The presence of context can alter a listener’s interpretation of a speech sound [81]. Such perceptual adaptation forms the basis of speaker normalization [82, 83]. In speech audiometry, a carrier phrase is typically included in a word recognition task to provide a cue for the listeners to focus their attention on the target words [8486]. Previous studies showed that word recognition accuracy is typically higher when embedded in a carrier phrase [84, 85, 87, 88]. The presence of a carrier phrase is particularly helpful under challenging listening conditions. For example, Lynn and Brotman (1981) [85] found that word identification in a carrier phrase was 10% more accurate than in isolation in the presence of speech-shaped noise. Since lexical tones produced with emotions are likely to deviate from the citation form, the presence of a context is likely to help listeners retrieve the intended tones more effectively.

In the current study, we examine Mandarin tone identification and emotion recognition in two contexts: when the target syllables are embedded in a carrier phrase (in context), and when the target syllables are extracted from the carrier phrase (in isolation). Note that the syllables in the “isolation” condition were not produced in isolation; rather, they were excised from the carrier phrase. We predict that Mandarin tone identification would be less accurate when the target syllables were extracted from the carrier phrase. This is because the citation form of a tone is likely to be altered due to the influence of neighboring tones [89]. Without the carrier phrase, it would be challenging for listeners to recover the tone. Furthermore, the carrier phrase provides information about talker characteristics such as speaking F0 range, which has been shown to facilitate tone identification from the multi-talker input [90]. We also predict that emotion recognition would be less accurate when the target syllables are presented in isolation. Since the talkers who recorded the stimuli were instructed to produce emotions for the entire utterance, the presence of emotions when preceded by a carrier phrase should facilitate emotion recognition from the target syllables.

The present study

The above review shows that both acoustics and perception of speech are shaped by emotions. Emotions affect Mandarin tone identification to different degrees depending on specific tones [71], but specific Mandarin tones do not seem to affect emotion recognition differently [41, 47]. To further clarify the interaction between lexical tones and emotions in speech, this study examines the acoustics and perception of Mandarin tones produced with various emotions, and the perception of emotions embedded in Mandarin tones. Following Liang and Chen (2019) [71], we use syllables produced with four Mandarin tones in a sentence-medial position. Extending Liang and Chen (2019) [71], we use multiple speakers of both sexes to record the stimuli. We also examine both the acoustics and perception of Mandarin tones and emotions.

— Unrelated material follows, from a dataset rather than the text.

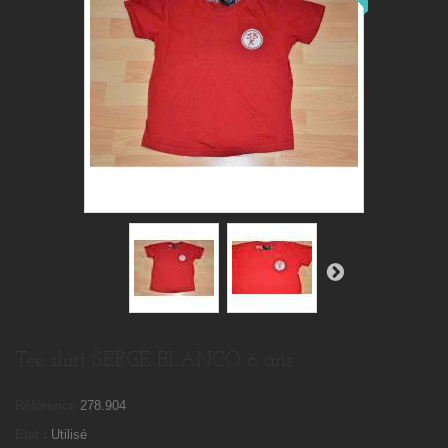
Tee shirt SERGE BLANCO 6 ans
Référence
278.904
État :
Utilisé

Finally, we examine the perception of Mandarin tones and emotions in two contexts: when the target syllables are presented with the carrier phrase, and when the target syllables are extracted from the carrier phrase.

Based on prior research, we predict that the acoustics of emotions would be affected by specific Mandarin tones. Liang and Chen’s (2019) [71] findings lead us to predict that the accuracy of Mandarin tone identification would be affected by emotions to different degrees depending on specific emotions and Mandarin tones in the stimuli. Following findings from Wang and Lee (2015) [41] and Wang and Qian (2018) [47], we predict that emotion recognition would remain robust irrespective of the specific Mandarin tones in the stimuli. Finally, we predict that Mandarin tone identification and emotion recognition would be less accurate when the target words are extracted from the carrier phrase.

Experiment 1

In this experiment, we investigated the acoustic characteristics of Mandarin tones produced with emotions by multiple talkers of both sexes. Anger (ANGRY hereafter), fear (FEAR hereafter), happiness (HAPPY hereafter), and sadness (SAD hereafter) were selected because they are considered four basic emotions [3640] (see introduction for opposing views). The acoustic effects of these four emotions were evaluated relative to the neutral tone of voice (NEUTRAL hereafter). Four acoustic measures including mean F0, F0 range, amplitude, and duration were chosen because they are most relevant to both lexical tone and emotional tone distinctions.

Based on the literature reviewed, we expect that ANGRY would result in a higher mean F0, a wider or similar F0 range, a higher mean amplitude, and a shorter duration when compared to the NEUTRAL baseline. FEAR would result in a higher mean F0, a narrower, wider, or similar F0 range, a higher or lower mean amplitude, and a shorter duration. HAPPY would result in a higher mean F0, a wider or similar F0 range, a higher or equal mean amplitude, and a shorter or longer duration. SAD would result in a lower or similar mean F0, a narrower or wider or similar F0 range, a lower mean amplitude, and a longer duration. These predictions are summarized in Table 1. We also expect that the acoustic differences among the emotions would be modulated by specific Mandarin tones.

Table 1. Summary of predicted acoustic characteristics of the four emotions relative to the neutral emotion in Experiment 1.

The symbols >, <, and = indicate an emotion is associated with a higher, lower, or comparable value compared to the neutral emotion.

Mean F0 F0 range Mean amplitude Duration
Angry > > or = > <
Fear > > or = or < > or < <
Happy > > or = > or = > or <
Sad < or = > or = or < < >

Method

Talkers

The use of human subjects in this study was reviewed and approved by the Institutional Review Board of National Yang Ming Chiao Tung University (IRB No. 1000063). Written informed consent was obtained from all talkers. No minors participated in this study. No medical records or archived samples were used in this study.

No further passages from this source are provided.